▸ AIM OF THE TASK
Each entry below should be written out exactly as it is, with no pictures.

▸ DATA TO PROCESS
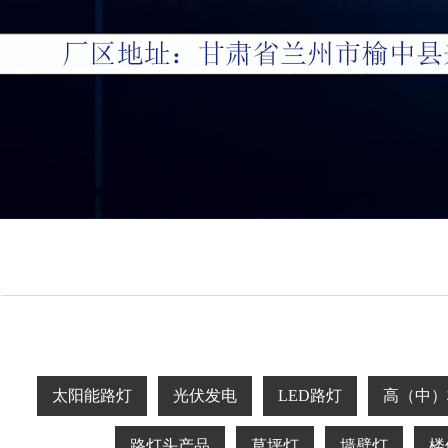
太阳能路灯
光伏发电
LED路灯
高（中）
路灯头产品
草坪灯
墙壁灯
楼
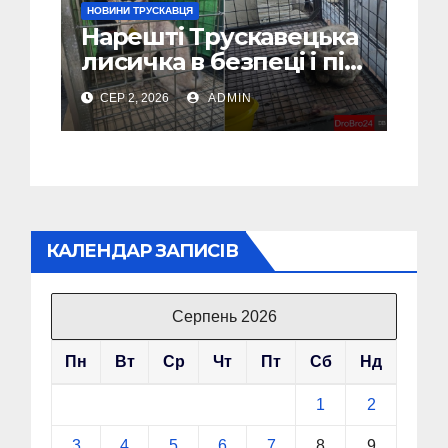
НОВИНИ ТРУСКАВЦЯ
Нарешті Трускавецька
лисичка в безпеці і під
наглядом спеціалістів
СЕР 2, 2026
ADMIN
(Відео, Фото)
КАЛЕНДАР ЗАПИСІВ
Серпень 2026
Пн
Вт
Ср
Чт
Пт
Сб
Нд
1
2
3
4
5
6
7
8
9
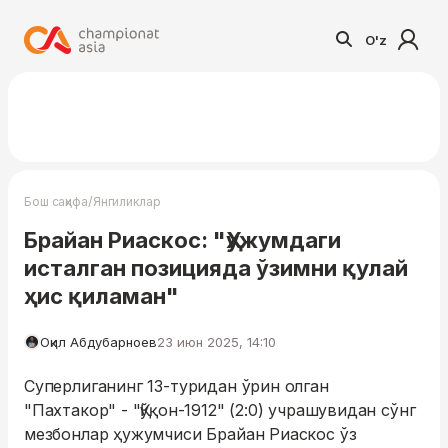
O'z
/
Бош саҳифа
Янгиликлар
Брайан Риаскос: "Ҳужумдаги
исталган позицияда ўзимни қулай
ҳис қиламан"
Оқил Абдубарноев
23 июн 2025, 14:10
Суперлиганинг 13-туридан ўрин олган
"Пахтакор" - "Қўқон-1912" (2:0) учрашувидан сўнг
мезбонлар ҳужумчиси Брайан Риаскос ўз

▸ EXERCISE OUTPUT
太阳能路灯
光伏发电
LED路灯
高（中）
路灯头产品
草坪灯
墙壁灯
楼
НОВИНИ ТРУСКАВЦЯ
Нарешті Трускавецька
лисичка в безпеці і під
наглядом спеціалістів
СЕР 2, 2026
ADMIN
(Відео, Фото)
КАЛЕНДАР ЗАПИСІВ
Серпень 2026
Пн
Вт
Ср
Чт
Пт
Сб
Нд
1
2
3
4
5
6
7
8
9
O'z
/
Бош саҳифа
Янгиликлар
Брайан Риаскос: "Ҳужумдаги
исталган позицияда ўзимни қулай
ҳис қиламан"
Оқил Абдубарноев
23 июн 2025, 14:10
Суперлиганинг 13-туридан ўрин олган
"Пахтакор" - "Қўқон-1912" (2:0) учрашувидан сўнг
мезбонлар ҳужумчиси Брайан Риаскос ўз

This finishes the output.